Press 'Build Side Chains' button. BAM will run our side-chain prediction software, Scwrl4 with ProjectName_basedOnABCD.backbone.pdb and ProjectName_basedOnABCD.coorseq as input. It will only model the non-conservative side chains encoded with an upper-case one-letter code in the '.coorseq' file. The conservative conformations will keep their rotamer conformations but will be slightly adjusted to match exactly a rotamer taken from our rotamer library. This rotamer will be the closest one to the original native conformation, a side chain has in the input '.backbone.pdb' PDB file.

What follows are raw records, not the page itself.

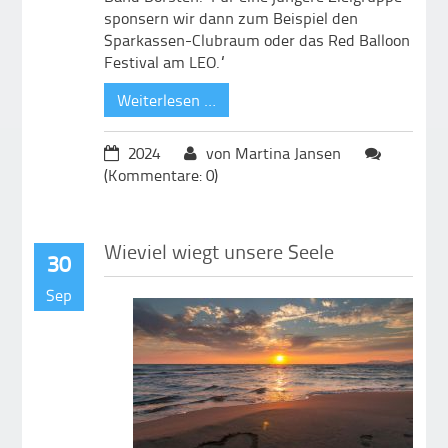
sponsern wir dann zum Beispiel den
Sparkassen-Clubraum oder das Red Balloon
Festival am LEO.“
Weiterlesen …
2024
von Martina Jansen
(Kommentare: 0)
Wieviel wiegt unsere Seele
30
Sep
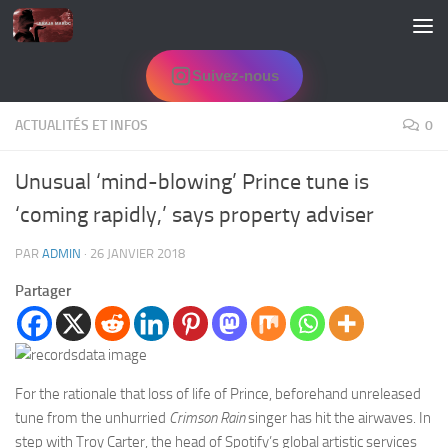
Skip to content
Suivez-nous
ACTUALITÉS ET INFOS
0
Unusual ‘mind-blowing’ Prince tune is
‘coming rapidly,’ says property adviser
PAR
ADMIN
·
26 JANVIER 2018
Partager
For the rationale that loss of life of Prince, beforehand unreleased
tune from the unhurried
Crimson Rain
singer has hit the airwaves. In
step with Troy Carter, the head of Spotify’s global artistic services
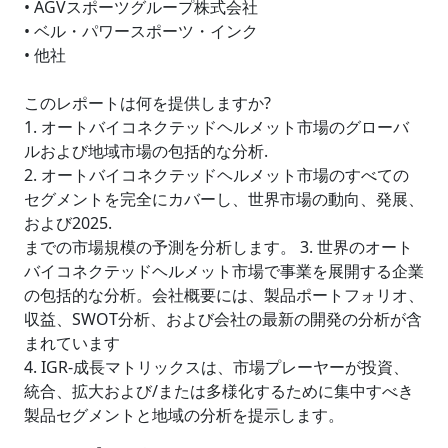
• AGVスポーツグループ株式会社
• ベル・パワースポーツ・インク
• 他社
このレポートは何を提供しますか?
1. オートバイコネクテッドヘルメット市場のグローバ
ルおよび地域市場の包括的な分析.
2. オートバイコネクテッドヘルメット市場のすべての
セグメントを完全にカバーし、世界市場の動向、発展、
および2025.
までの市場規模の予測を分析します。 3. 世界のオート
バイコネクテッドヘルメット市場で事業を展開する企業
の包括的な分析。会社概要には、製品ポートフォリオ、
収益、SWOT分析、および会社の最新の開発の分析が含
まれています
4. IGR-成長マトリックスは、市場プレーヤーが投資、
統合、拡大および/または多様化するために集中すべき
製品セグメントと地域の分析を提示します。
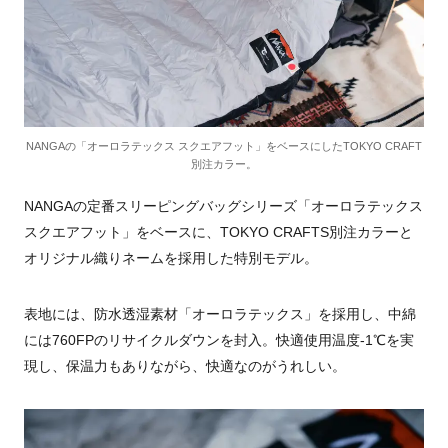
NANGAの「オーロラテックス スクエアフット」をベースにしたTOKYO CRAFT
別注カラー。
NANGAの定番スリーピングバッグシリーズ「オーロラテックス
スクエアフット」をベースに、TOKYO CRAFTS別注カラーと
オリジナル織りネームを採用した特別モデル。
表地には、防水透湿素材「オーロラテックス」を採用し、中綿
には760FPのリサイクルダウンを封入。快適使用温度-1℃を実
現し、保温力もありながら、快適なのがうれしい。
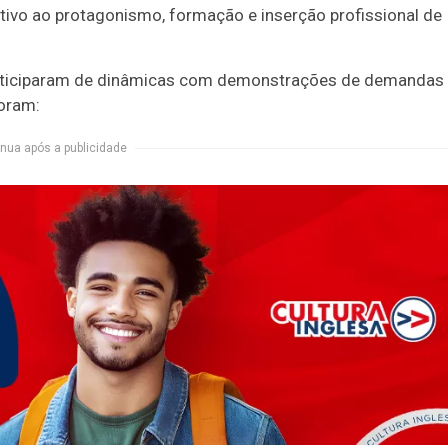
ntivo ao protagonismo, formação e inserção profissional de
participaram de dinâmicas com demonstrações de demandas
foram:
nua após a publicidade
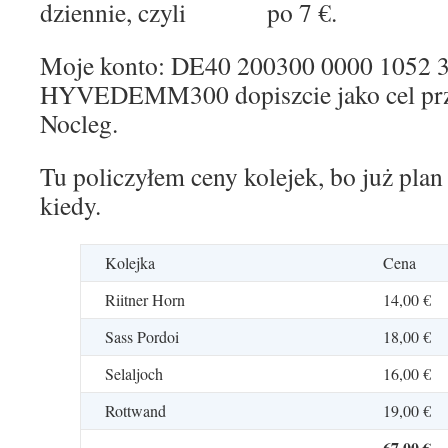
dziennie, czyli po 7 €.
Moje konto: DE40 200300 0000 1052 
HYVEDEMM300 dopiszcie jako cel prz
Nocleg.
Tu policzyłem ceny kolejek, bo już plan 
kiedy.
Kolejka
Cena
Riitner Horn
14,00 €
Sass Pordoi
18,00 €
Selaljoch
16,00 €
Rottwand
19,00 €
67,00 €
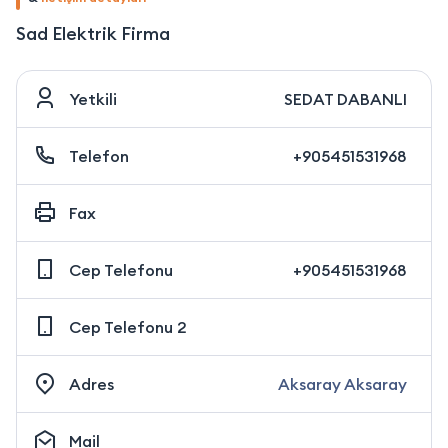
Sad Elektrik Firma
Yetkili
SEDAT DABANLI
Telefon
+905451531968
Fax
Cep Telefonu
+905451531968
Cep Telefonu 2
Adres
Aksaray Aksaray
Mail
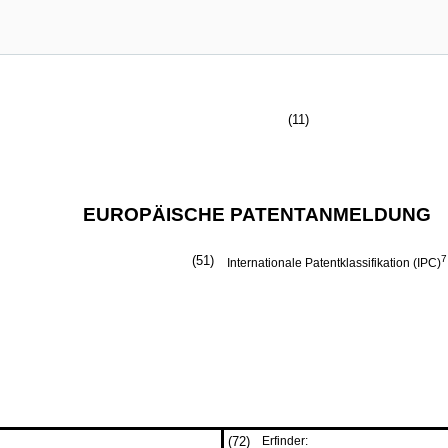
(11)
EUROPÄISCHE PATENTANMELDUNG
(51)
7
Internationale Patentklassifikation (IPC)
(72)
Erfinder:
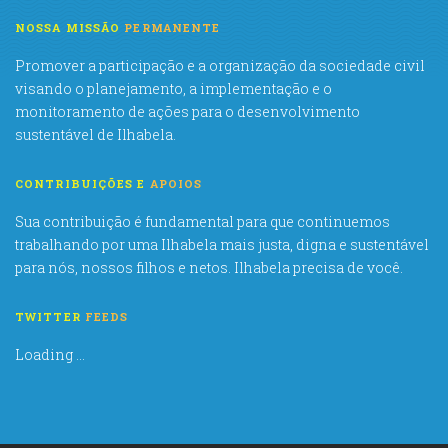
NOSSA MISSÃO
PERMANENTE
Promover a participação e a organização da sociedade civil
visando o planejamento, a implementação e o
monitoramento de ações para o desenvolvimento
sustentável de Ilhabela.
CONTRIBUIÇÕES E
APOIOS
Sua contribuição é fundamental para que continuemos
trabalhando por uma Ilhabela mais justa, digna e sustentável
para nós, nossos filhos e netos. Ilhabela precisa de você.
TWITTER
FEEDS
Loading ...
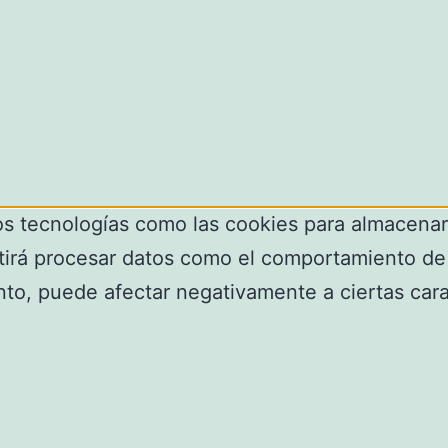
os tecnologías como las cookies para almacenar 
tirá procesar datos como el comportamiento de 
ento, puede afectar negativamente a ciertas cara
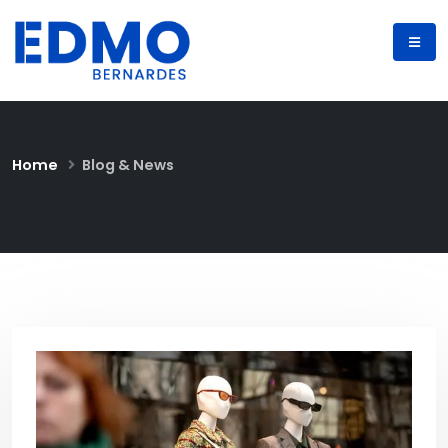
Home
Blog & News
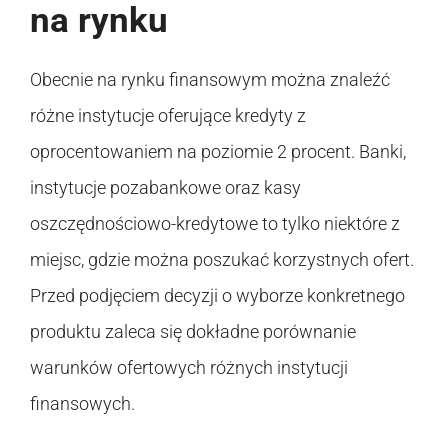
na rynku
Obecnie na rynku finansowym można znaleźć
różne instytucje oferujące kredyty z
oprocentowaniem na poziomie 2 procent. Banki,
instytucje pozabankowe oraz kasy
oszczędnościowo-kredytowe to tylko niektóre z
miejsc, gdzie można poszukać korzystnych ofert.
Przed podjęciem decyzji o wyborze konkretnego
produktu zaleca się dokładne porównanie
warunków ofertowych różnych instytucji
finansowych.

Scwrl4 will output '.sidechain.pdb' and '.sidechain.log' files. The former one is a target model of the biological assembly without any deletions or insertions modeled with loop closure software. The latter one is a log file on side-chain predictions. This step finalizes the BAM modeling cycle. The user may want to study this model in software like PyMol or Chimera. From our experience this model may answer many biological questions the user may have. For a more complete model, the gaps need to be closed with loops outside of the current BAM release.
Step 12: Closing Deletions and Insertions with Loop Modeling
If the user needs to model the loops to close insertions and deletions, please use any 3rd-party software (e.g. Rosetta or Modeller) to do so. As discussed above, it is desired that deletions and insertions happen in the middle of coil SS regions. Refer to the '.allseq' file produced by BAM in Step 10 for complete Target sequence(s). Please note that the '.coorseq' file does not include target residues inserted into Template since no coordinates were available for them from the Template structure. After modeling loops with another program, it may be useful to re-run Scwlr4 to repack side chains of the model.